BEGIN Data shown

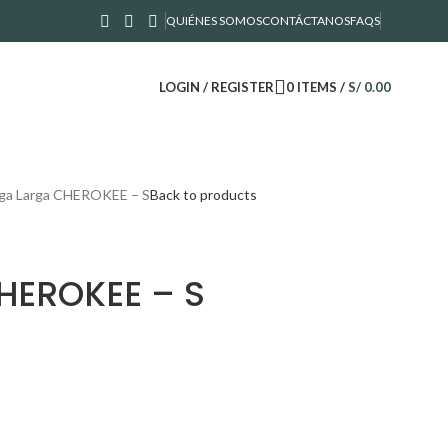
QUIÉNES SOMOS
CONTÁCTANOS
FAQS
LOGIN / REGISTER
0
ITEMS
/
S/
0.00
ga Larga CHEROKEE – S
Back to products
HEROKEE – S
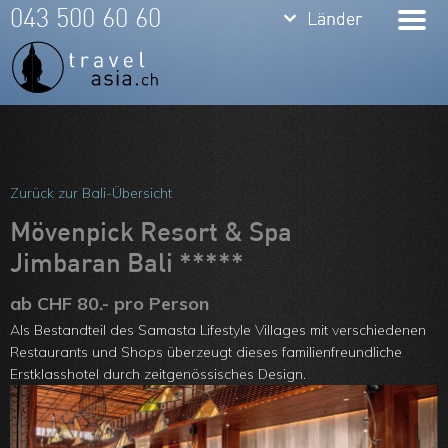
keyboard_arrow_down
keyboard_arrow_down
043 500 60 60
Länder
Länder
Thailand
Bali
Indonesien
Meine Favoriten
Vietnam
Team
Zurück zur Bali-Übersicht
Laos
Über uns
Mövenpick Resort & Spa
Kambodscha
Jimbaran Bali *****
Feedbacks
Burma
ab CHF 80.- pro Person
Kontakt
Als Bestandteil des Samasta Lifestyle Villages mit verschiedenen
Philippinen
ARVB
Restaurants und Shops überzeugt dieses familienfreundliche
Erstklasshotel durch zeitgenössisches Design.
Malaysia
Singapore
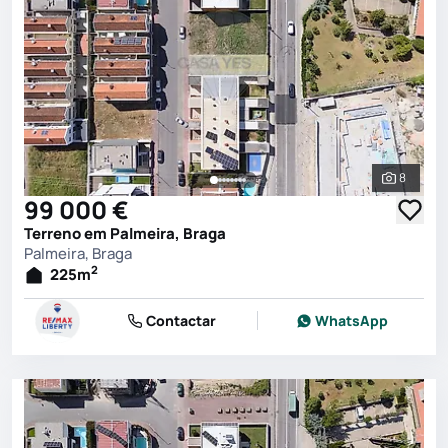
8
Ver toda
99 000 €
Terreno em Palmeira, Braga
Palmeira, Braga
2
225
m
Contactar
WhatsApp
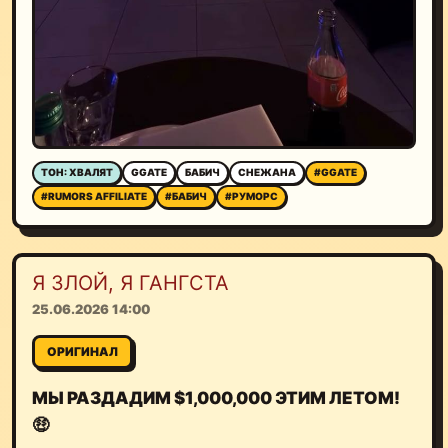
ТОН: ХВАЛЯТ
GGATE
БАБИЧ
СНЕЖАНА
#GGATE
#RUMORS AFFILIATE
#БАБИЧ
#РУМОРС
Я ЗЛОЙ, Я ГАНГСТА
25.06.2026 14:00
ОРИГИНАЛ
МЫ РАЗДАДИМ $1,000,000 ЭТИМ ЛЕТОМ!
🤑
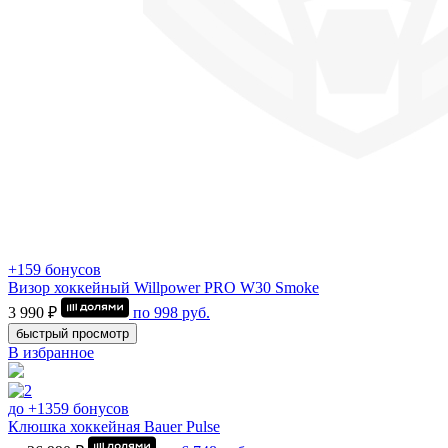
+159 бонусов
Визор хоккейный Willpower PRO W30 Smoke
3 990 ₽
по
998
руб.
быстрый просмотр
В избранное
до +1359 бонусов
Клюшка хоккейная Bauer Pulse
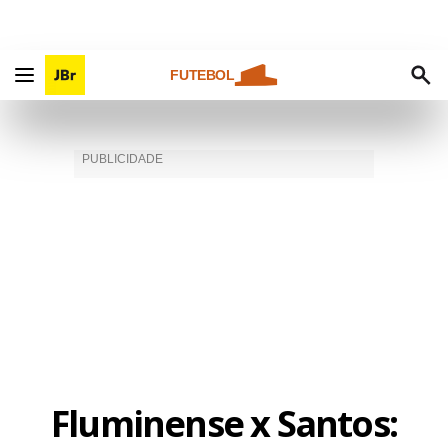
FUTEBOL
Fluminense x Santos:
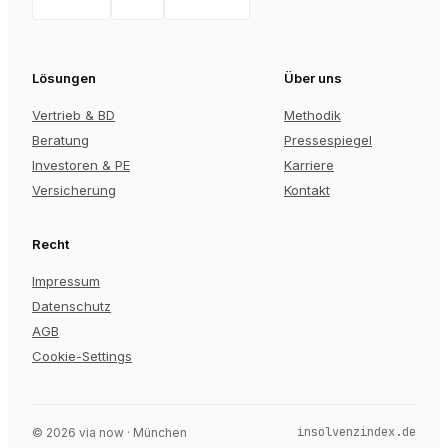
Lösungen
Über uns
Vertrieb & BD
Methodik
Beratung
Pressespiegel
Investoren & PE
Karriere
Versicherung
Kontakt
Recht
Impressum
Datenschutz
AGB
Cookie-Settings
insolvenzindex.de
©
2026
via now · München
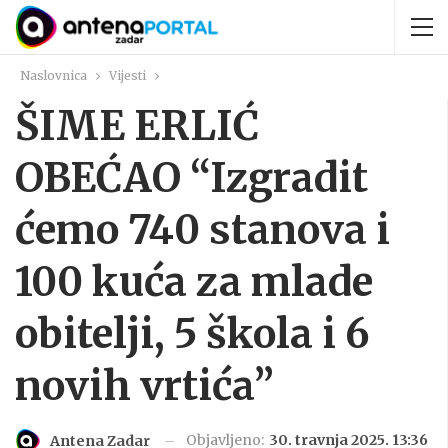
Naslovnica
Vijesti
ŠIME ERLIĆ
OBEĆAO “Izgradit
ćemo 740 stanova i
100 kuća za mlade
obitelji, 5 škola i 6
novih vrtića”
Objavljeno:
30. travnja 2025. 13:36
Antena Zadar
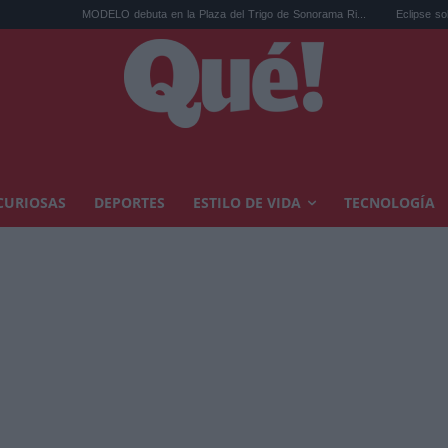
 debuta en la Plaza del Trigo de Sonorama Ri...
Eclipse solar en Cariñena del 12 
CURIOSAS
DEPORTES
ESTILO DE VIDA
TECNOLOGÍA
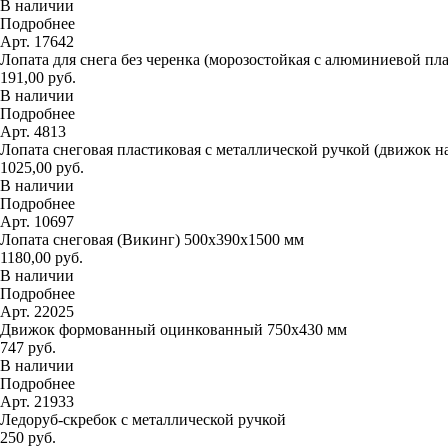
В наличии
Подробнее
Арт. 17642
Лопата для снега без черенка (морозостойкая с алюминиевой пл
191,00 руб.
В наличии
Подробнее
Арт. 4813
Лопата снеговая пластиковая с металлической ручкой (движок н
1025,00 руб.
В наличии
Подробнее
Арт. 10697
Лопата снеговая (Викинг) 500х390х1500 мм
1180,00 руб.
В наличии
Подробнее
Арт. 22025
Движок формованный оцинкованный 750х430 мм
747 руб.
В наличии
Подробнее
Арт. 21933
Ледоруб-скребок с металлической ручкой
250 руб.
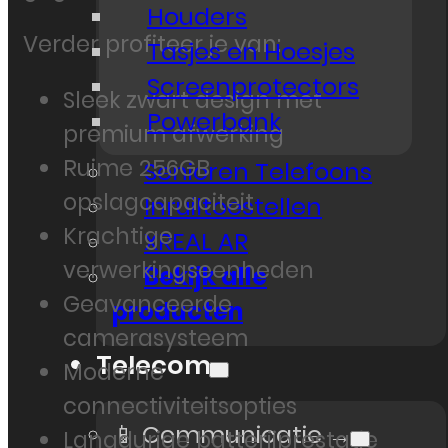
Houders
Verder profiteer je van:
Tasjes en Hoesjes
Screenprotectors
Sleek zwart design met
Powerbank
premium afwerking
Ruime 256GB
Senioren Telefoons
opslagcapaciteit
Inruiltoestellen
Krachtige
XREAL AR
verwerkingseenheden
Bekijk alle
Geavanceerde
producten
camerasysteem
Telecom
Moderne
connectiviteitsopties
📱 Communicatie →
Langdurige batterijprestatie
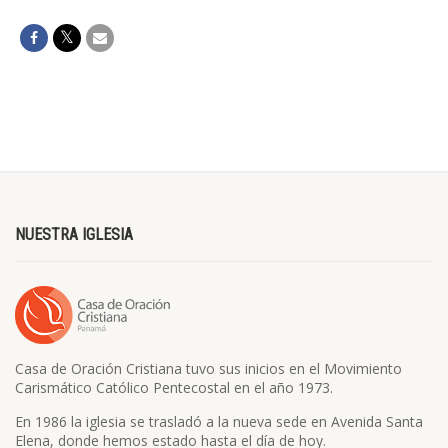
NUESTRA IGLESIA
Casa de Oración Cristiana tuvo sus inicios en el Movimiento
Carismático Católico Pentecostal en el año 1973.
En 1986 la iglesia se trasladó a la nueva sede en Avenida Santa
Elena, donde hemos estado hasta el día de hoy.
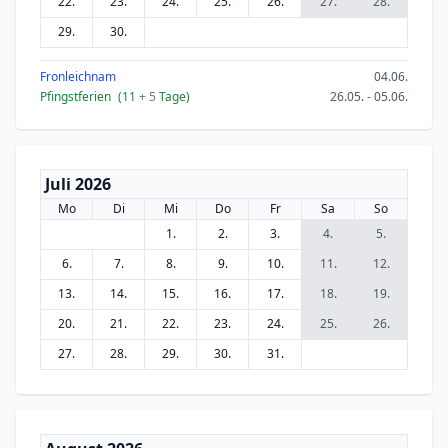
22.
23.
24.
25.
26.
27.
28.
29.
30.
Fronleichnam
04.06.
Pfingstferien
(11
+ 5
Tage)
26.05. - 05.06.
Juli 2026
Mo
Di
Mi
Do
Fr
Sa
So
1.
2.
3.
4.
5.
6.
7.
8.
9.
10.
11.
12.
13.
14.
15.
16.
17.
18.
19.
20.
21.
22.
23.
24.
25.
26.
27.
28.
29.
30.
31.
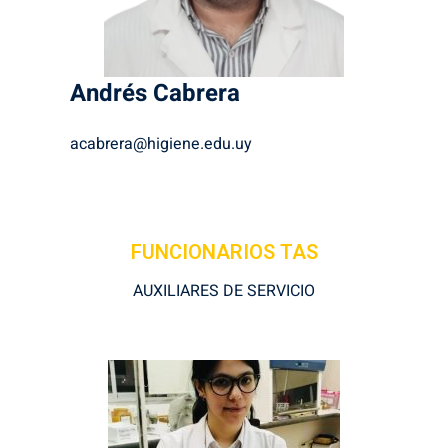
Andrés
Cabrera
acabrera@higiene.edu.uy
FUNCIONARIOS TAS
AUXILIARES DE SERVICIO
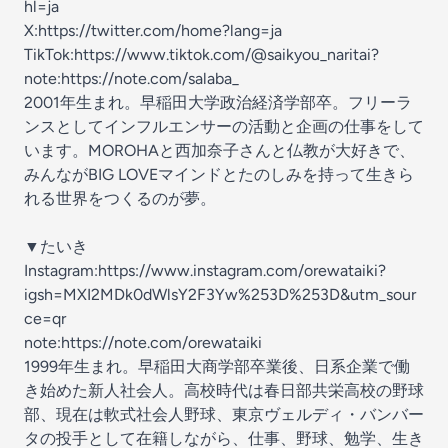
hl=ja
X:https://twitter.com/home?lang=ja
TikTok:https://www.tiktok.com/@saikyou_naritai?
note:https://note.com/salaba_
2001年生まれ。早稲田大学政治経済学部卒。フリーラ
ンスとしてインフルエンサーの活動と企画の仕事をして
います。MOROHAと西加奈子さんと仏教が大好きで、
みんながBIG LOVEマインドとたのしみを持って生きら
れる世界をつくるのが夢。
▼たいき
Instagram:https://www.instagram.com/orewataiki?
igsh=MXI2MDk0dWlsY2F3Yw%253D%253D&utm_sour
ce=qr
note:https://note.com/orewataiki
1999年生まれ。早稲田大商学部卒業後、日系企業で働
き始めた新人社会人。高校時代は春日部共栄高校の野球
部、現在は軟式社会人野球、東京ヴェルディ・バンバー
タの投手として在籍しながら、仕事、野球、勉学、生き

END Data shown

Required work
The word is "https". Copy every line above where it appears.

Answer section
X:https://twitter.com/home?lang=ja
TikTok:https://www.tiktok.com/@saikyou_naritai?
note:https://note.com/salaba_
Instagram:https://www.instagram.com/orewataiki?
note:https://note.com/orewataiki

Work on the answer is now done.